* **Stored data entries**:

==========

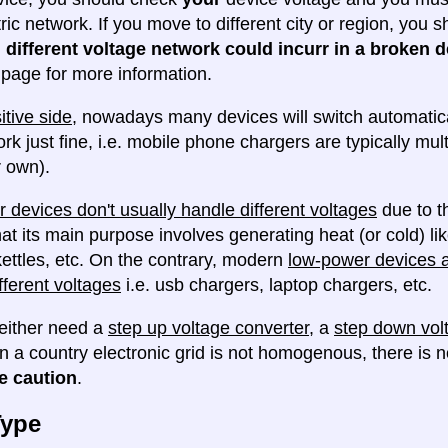
tric network. If you move to different city or region, you
 different voltage network could incurr in a broken d
e page for more information.
itive side
, nowadays many devices will switch automatica
ork just fine, i.e. mobile phone chargers are typically mul
 own).
 devices don't usually handle different voltages
due to th
at its main purpose involves generating heat (or cold) lik
ettles, etc. On the contrary, modern
low-power devices ar
fferent voltages
i.e. usb chargers, laptop chargers, etc.
either need a
step up voltage converter
, a
step down vol
en a country electronic grid is not homogenous, there is
e caution
.
Type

==========

* **WHAT TO WORK ON**: Every line from the first line of the entries above through the line with "either need a" must be repeated exactly, and pictures must not be.

* **EXERCISE SOLUTION**:
tric network. If you move to different city or region, you
 different voltage network could incurr in a broken d
e page for more information.
itive side
, nowadays many devices will switch automatica
ork just fine, i.e. mobile phone chargers are typically mul
 own).
 devices don't usually handle different voltages
due to th
at its main purpose involves generating heat (or cold) lik
ettles, etc. On the contrary, modern
low-power devices ar
fferent voltages
i.e. usb chargers, laptop chargers, etc.
either need a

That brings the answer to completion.